Comic books are comic books. Some of them are amazing works of art, and some of them are terrible. What the best ones do, at their absolute purest and finest, are to show what the medium can be. They show the best of the format. But somewhere along the way, the industry decided that it was not taken seriously enough, and coined a phrase to compare itself to another medium. They'll stop laughing at us, they thought, if we come up with a wanky name that makes us sound like novelists. The correct response would have been to point out that, no, thankyou, we're comic books, and at our best we are amazing, and critics can like that or ignore it. People of DSD, I put it to you that Watchmen -one of the greatest works of storytelling of the 20th century- was a comic book. And it was supreme at being a comic book. It was designed specifically to be one, and told a story that really only works in that format.

I used to say that we don't see other formats doing it. That we don't see cinema call it's best products "filmed stage-plays" and the music industry doesn't call an album "Blind television."

Recently I realised that's wrong. We do it for everything. We've all had the conversation in which a certain TV show has been praised as being "more like a novel than television." The script for a movie tends to be called a screenplay.

It seems like the only way we feel we can validate something as having artistic merit is to compare it either to a novel, a play or poetry. Like, something is only important if it's written in the format that was used by Shakespeare, Dickens or Poe.

I overheard this conversation recently;

-"And then he said to me, Dylan wasn't a poet, and I was, I was all 'what?'"
-"He was the best poet of the 20th century.
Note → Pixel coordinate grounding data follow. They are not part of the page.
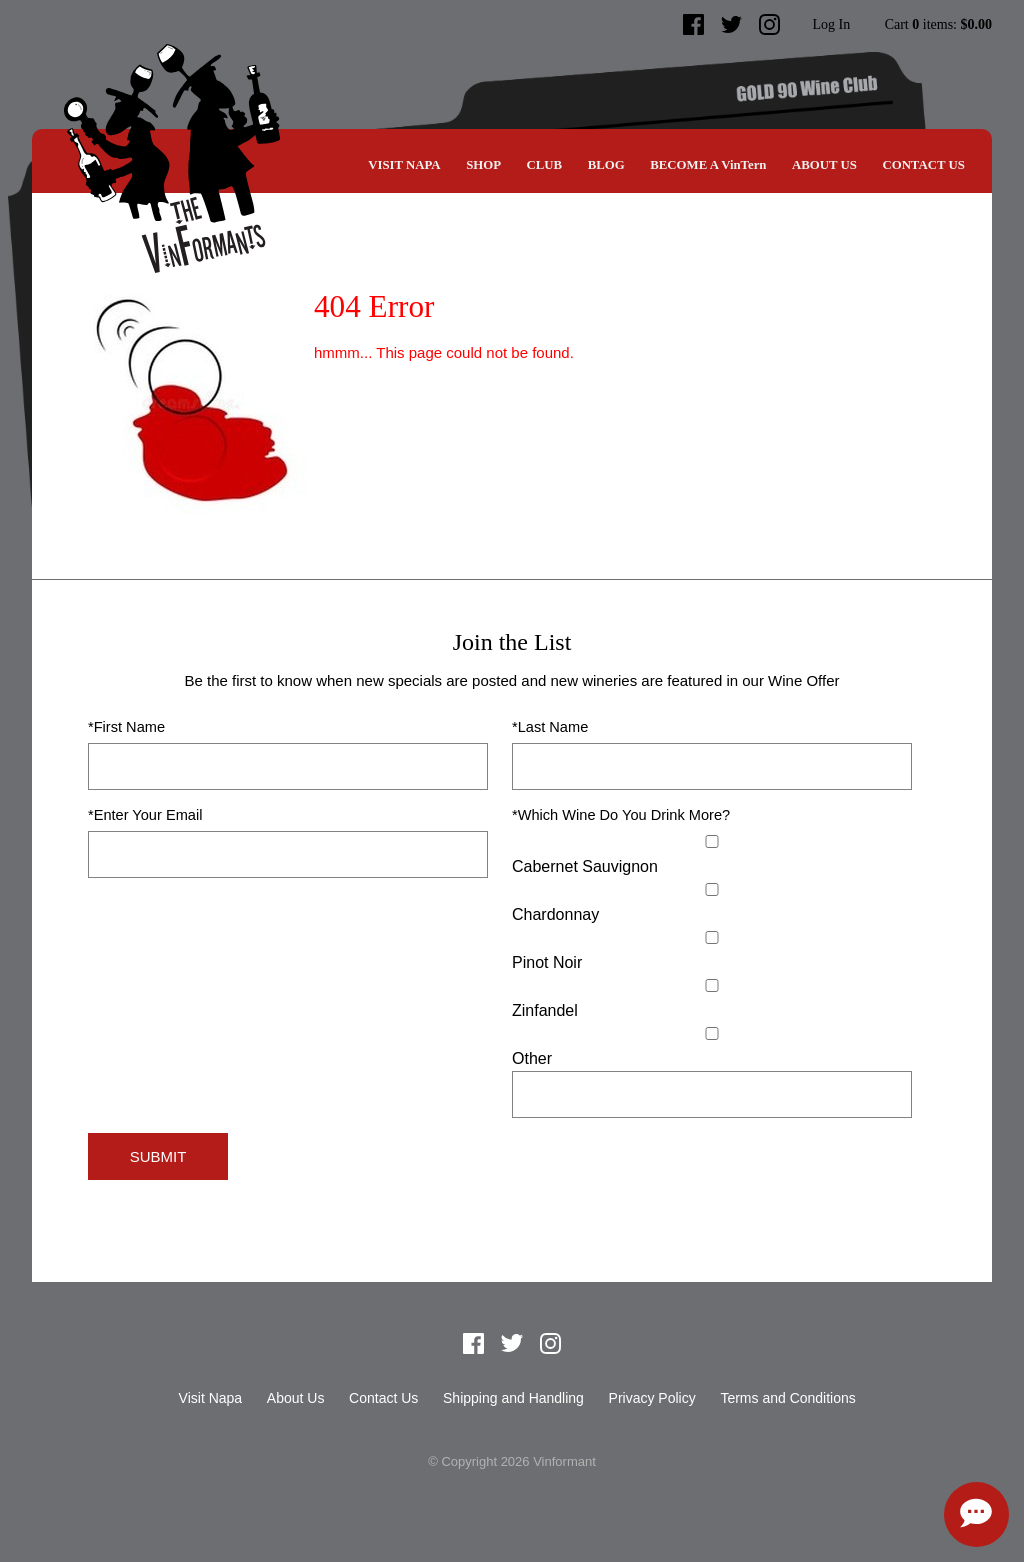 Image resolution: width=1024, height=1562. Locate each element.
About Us (824, 165)
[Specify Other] (712, 1094)
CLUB (545, 165)
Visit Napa (404, 165)
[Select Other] (712, 1033)
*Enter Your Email (145, 815)
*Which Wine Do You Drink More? (621, 815)
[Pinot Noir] (712, 937)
Every word."

It's in the same vein as people who feel the need to say that Bill Hicks was more than a stand up comedian, he was a preacher, a troubadour, he made great coffee. 

I call shenanigans on this whole bloody thing.

We need to start loving our art forms by holding them up for what they are, and start praising the best artists for what they achieve, not for how we perceive their work to still be ever-so-slightly inferior to the generic format of another  medium.

Bob Dylan is not a poet (ignoring for a moment that he is and that he has published poems.) What his songwriting does, in it's best moments, is to show the magic that can be achieved with songwriting. We don't need to think that the moment someone shows brilliance in songwriting they instantly morph into something else. No. He's a song writer, and he's a fucking amazing one at that. 

Bill Hicks was not a preacher. Not a troubadour. He was one of the best examples of a stand-up comedian. He was one of the people to raise the bar of that art form. Don't sully that by comparing it to something else.

Each time we do that, we cheapen the thing we claim to love. We're saying the best of comics can only aspire to being seen as novel. We're saying the best song writers can only aspire to being compare to every poet. That all stand-up comics can hope for, at their best, is to be seen as spreading religious dogma or travelling medieval Europe singing songs and limericks. 

Each great piece of art, and each great artist, has found a way to exist in that format that is better than most of everything else in the field. We should laud and celebrate them for that, and on those terms. 

To quote our man Chandler, "There is only art, and precious little of that."

1 comment:

Anonymous said...

I enjoy your analysis on keeping everything in perspective. I also found it puzzling when I would read larger comic books and my friends who were more into it would insist they were graphic novels.

I also think the word poet is a bit over used. People think that poets are the default people for deep thought. But people need to realize that they can be poignant without being a poet. Great post!